As we always say, start with a thorough market research of your segment or niche to understand the industry, competitors, and target audience. This is the crucial first step in starting any business and is a continuous process where you are constantly looking for new opportunities and threats. Market Research allows you to stay ahead of competition and increase your chances of success.

Have a Solid Business Plan

Once you have done the research, creating a detailed business plan with clear goals, strategies, vision and mission will help your startup with a predictable and structured growth path. Without a business plan, your startup fails to have a direction to the desired outcomes.

Prioritize Viability Testing and Differentiation

Before going all in, and investing huge amounts of resources, try creating a minimum viable product (MVP) and gathering feedback from real customers. You can understand the effectiveness of your idea in the market at a fraction of the cost, understand customer sentiments and even promote unique value propositions.

Marketing Your Business

Through research and building the business plan, you probably already have a good idea of your target market and their needs and wants. The next step is to build a thorough marketing plan, incorporating all the targeted customers and creating ideal buyers personas. In today’s world, a large portion of marketing efforts should ideally go into digital marketing- whether in the form of content marketing, SEO and paid digital advertising.

Hiring and Scaling Strategically

As we mentioned previously, nearly 1 in 5 startups blame issues with hiring and teams to be their major reason for failure. You shouldn't make the same mistake. To establish a thriving startup, start by building a competent and motivated team. Next, make sure all resources, whether human, tech or otherwise, are adequately available or can be sourced on demand. Scaling is a period of intense growth and demand, and you don’t want to be left lacking in an aspect.

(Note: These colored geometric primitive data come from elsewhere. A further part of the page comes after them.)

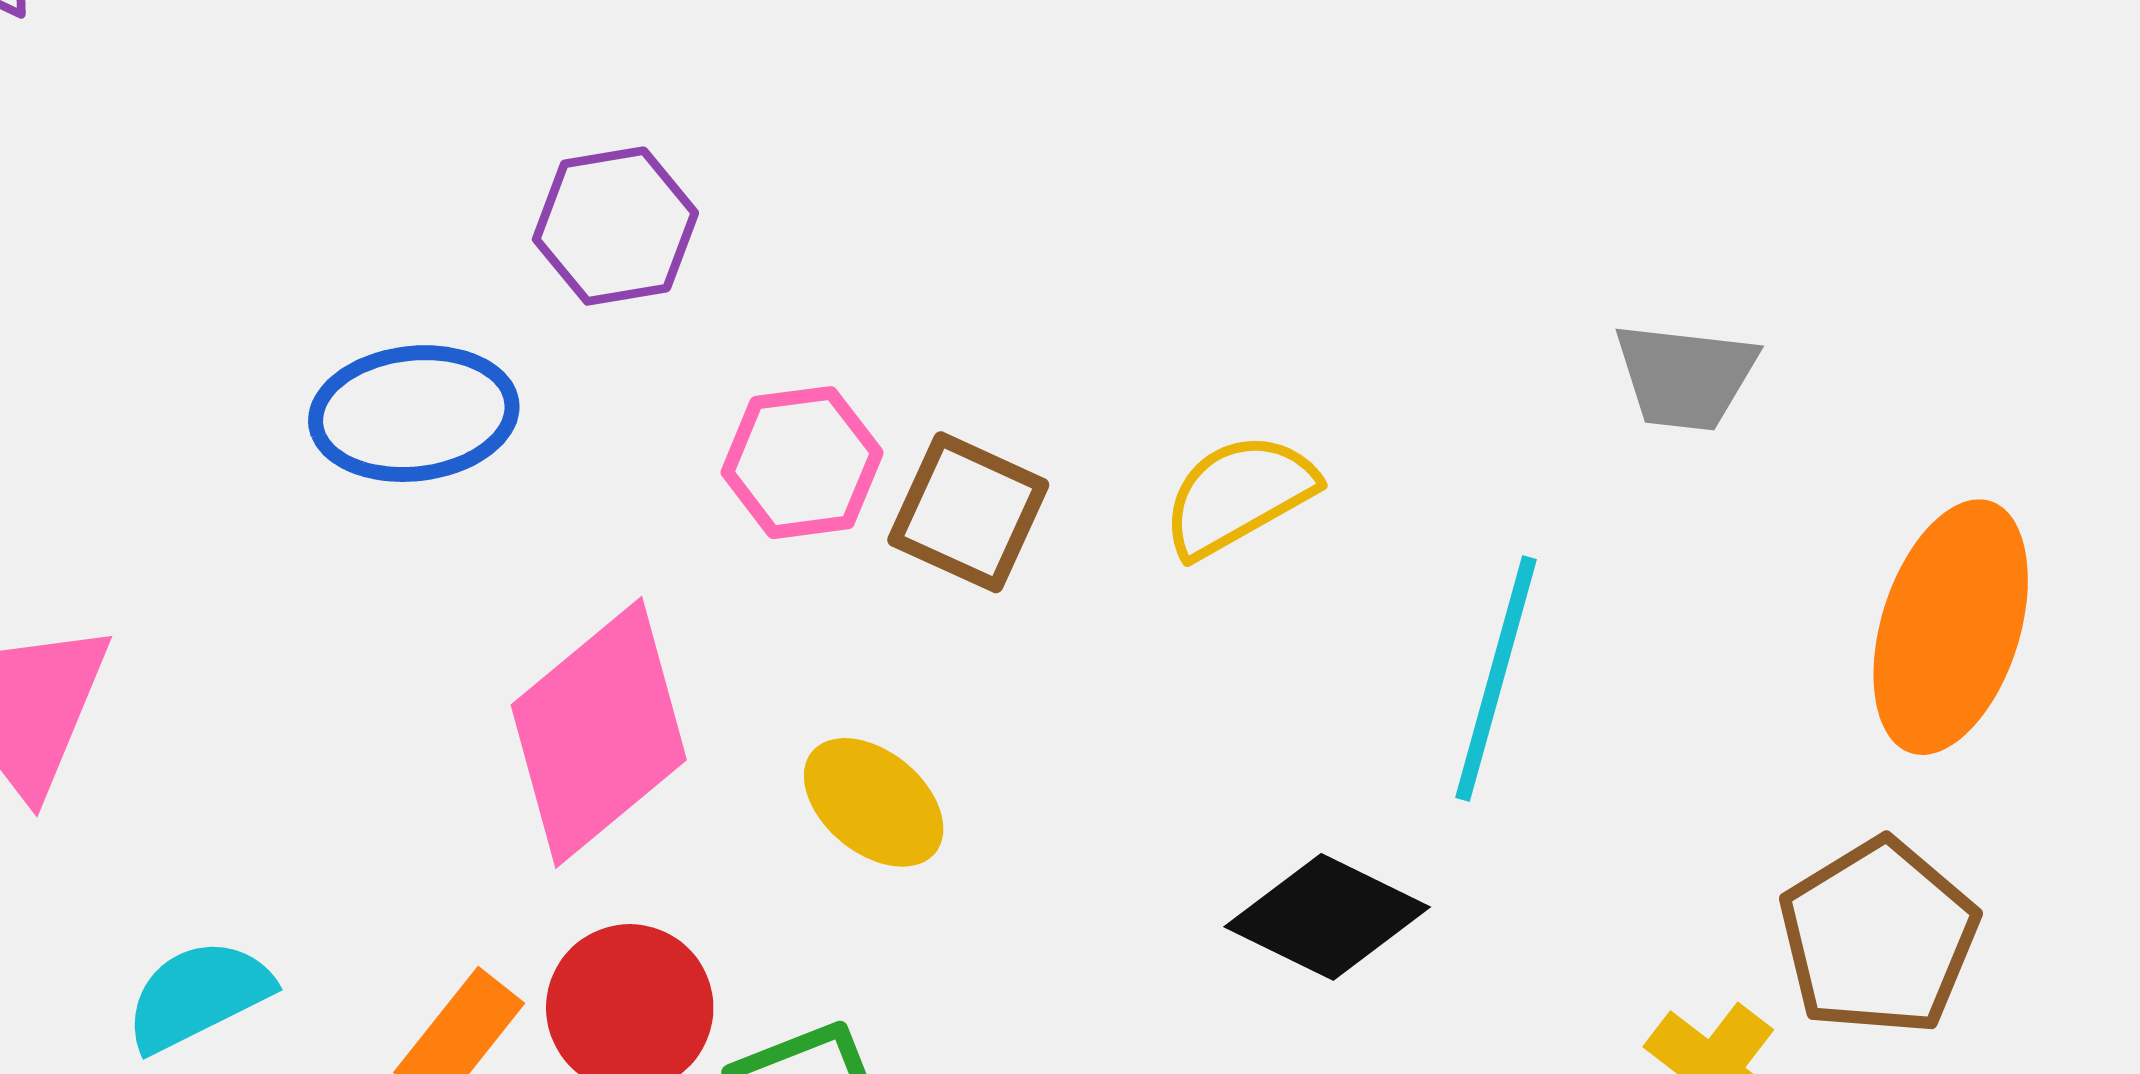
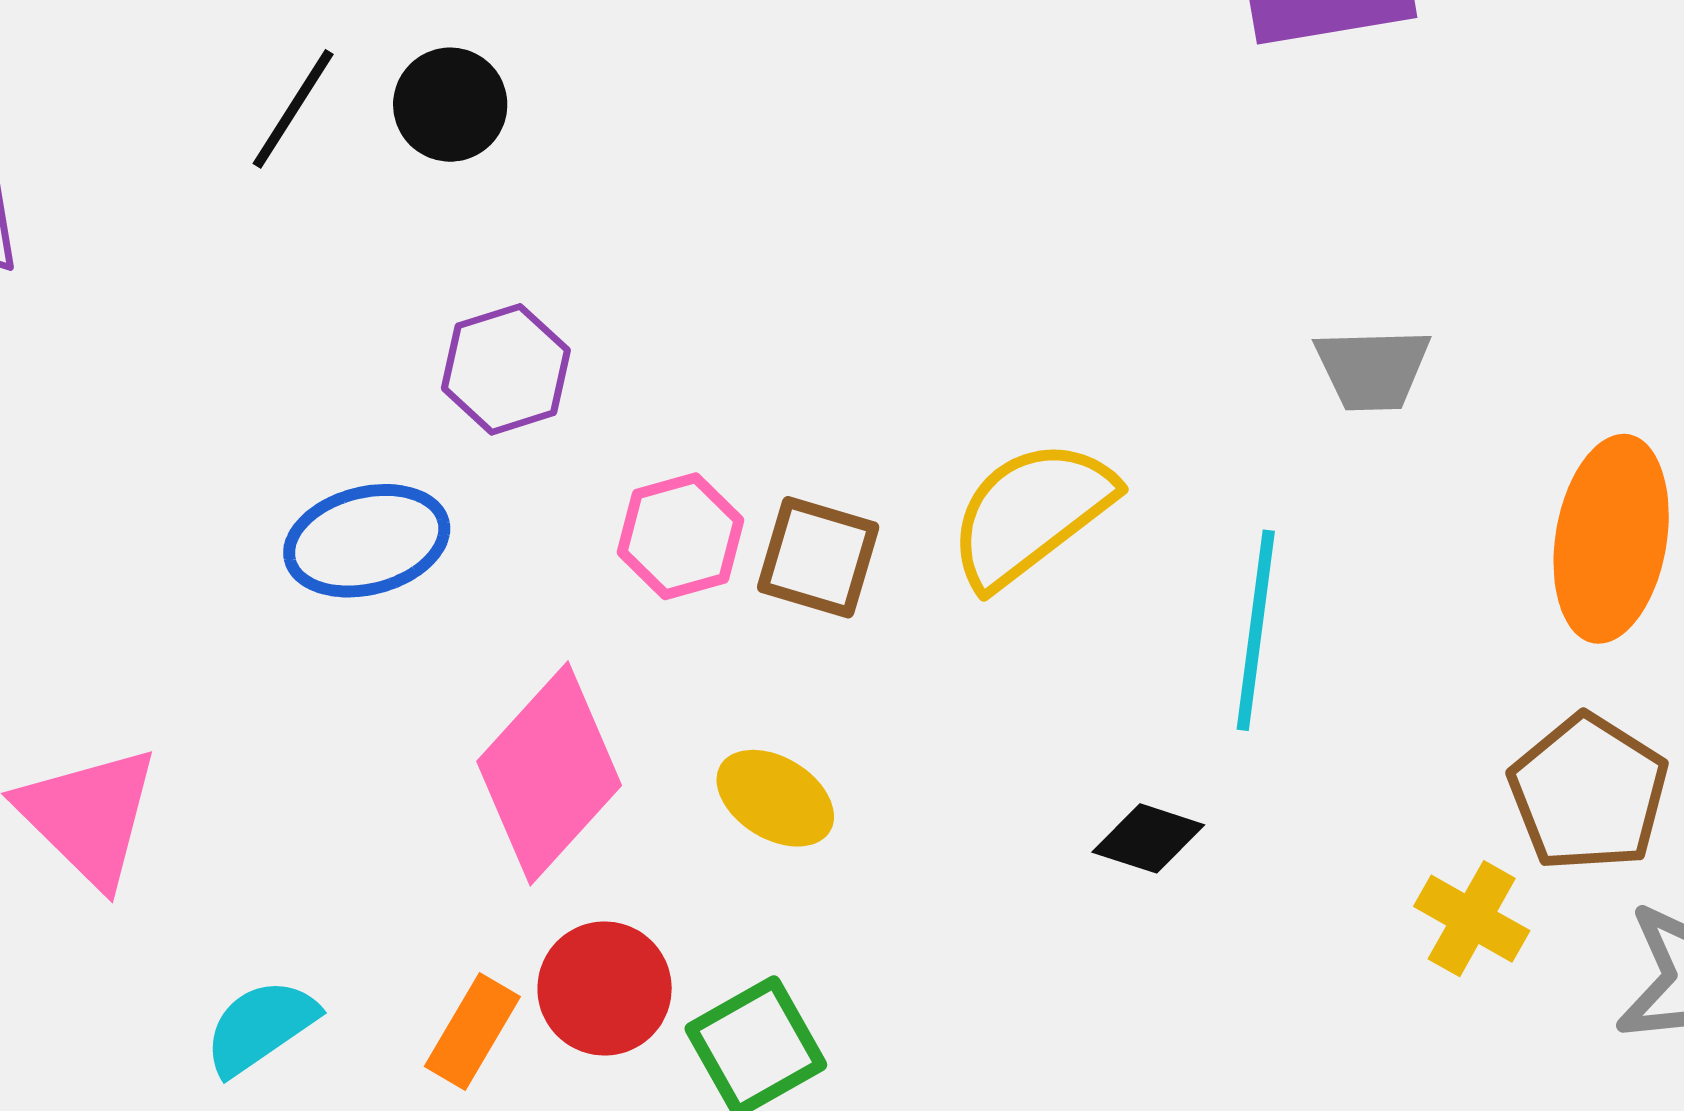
yellow semicircle: (1239, 495) -> (1031, 513), size x1.4
black diamond: (1327, 917) -> (1148, 838), size x0.7

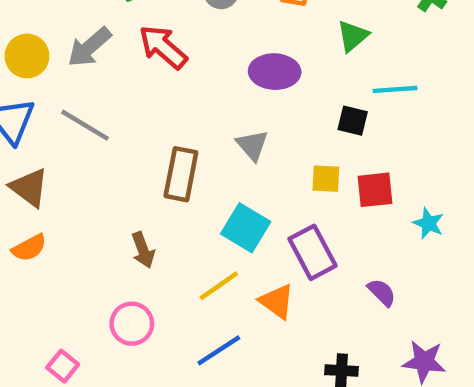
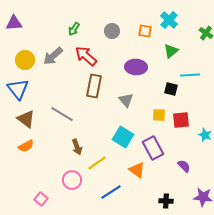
gray line: (85, 125) -> (62, 114), moved
brown rectangle: (181, 174) -> (94, 86), moved
yellow line: (219, 286) -> (97, 163), moved

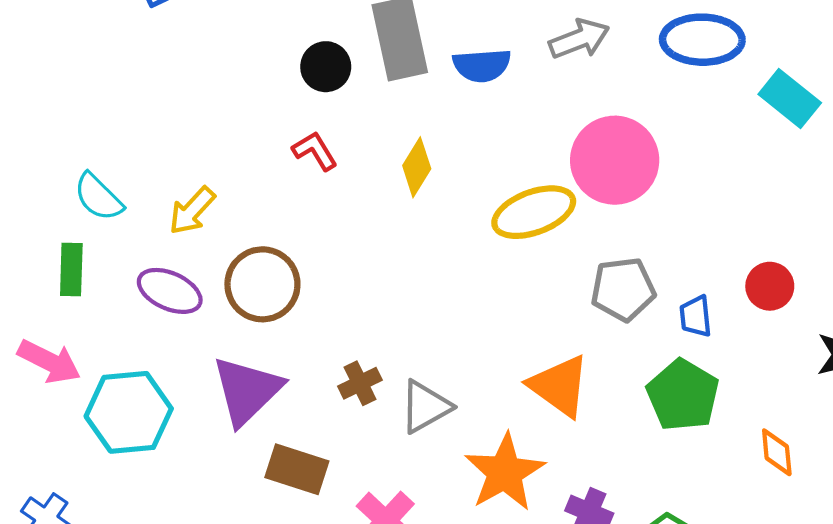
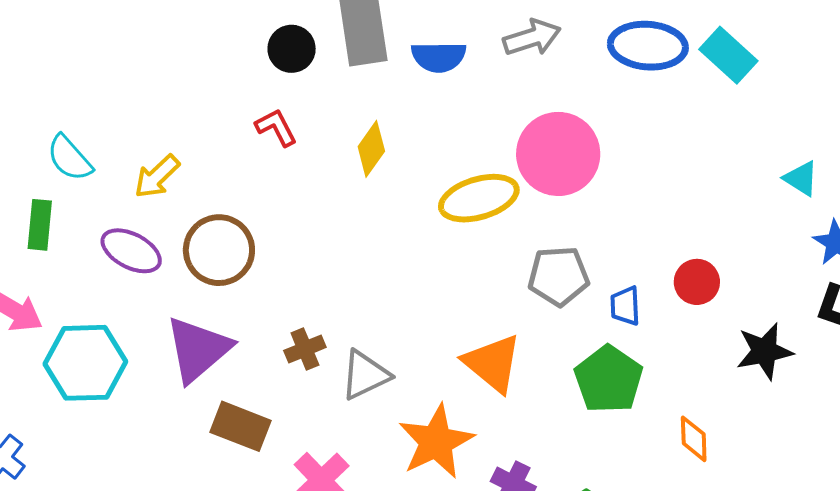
cyan rectangle: (790, 99) -> (728, 55), moved

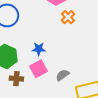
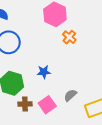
pink square: (39, 69) -> (47, 105), moved

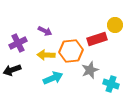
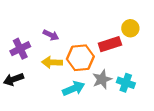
cyan arrow: (53, 78) -> (74, 88), moved
cyan cross: (111, 84) -> (126, 83), moved

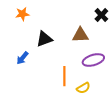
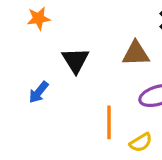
black triangle: (44, 39) -> (75, 60), turned -42

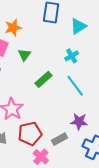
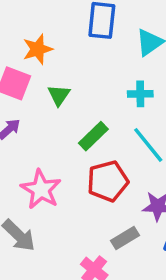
cyan cross: (72, 56) -> (140, 94), turned 32
red pentagon: (30, 134) -> (108, 181), moved

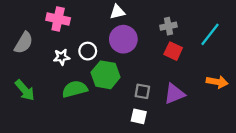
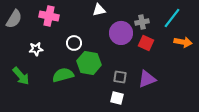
cyan line: (210, 34) -> (172, 18), moved
purple circle: (123, 39) -> (121, 33), moved
gray semicircle: (24, 43) -> (14, 19), moved
white star: (62, 57) -> (36, 49), moved
orange arrow: (217, 82) -> (183, 42), moved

Effective Risk Management and Adaptability

As with any business, there is a constant threat of small to large scale disruption that can happen to your operation. This might be something completely unexpected like the COVID-19 pandemic or predictable like a recession or even workforce attrition. To minimize the potential risks involved in starting a business, it's important to identify, prioritize, and implement effective strategies to manage or mitigate them. It's essential to have the adaptability to pivot your business strategy when necessary to remain competitive in an ever-changing market.

Passion and Perseverance

Loving what you do is a key factor in the success of a startup. Your passion will shine through in your work, and this positive energy will attract customers. Despite challenges and obstacles, maintaining your commitment and sticking to your goals is crucial for success in starting a business. As I said, If something is not working, you can always pivot but never let quitting be your first course of action.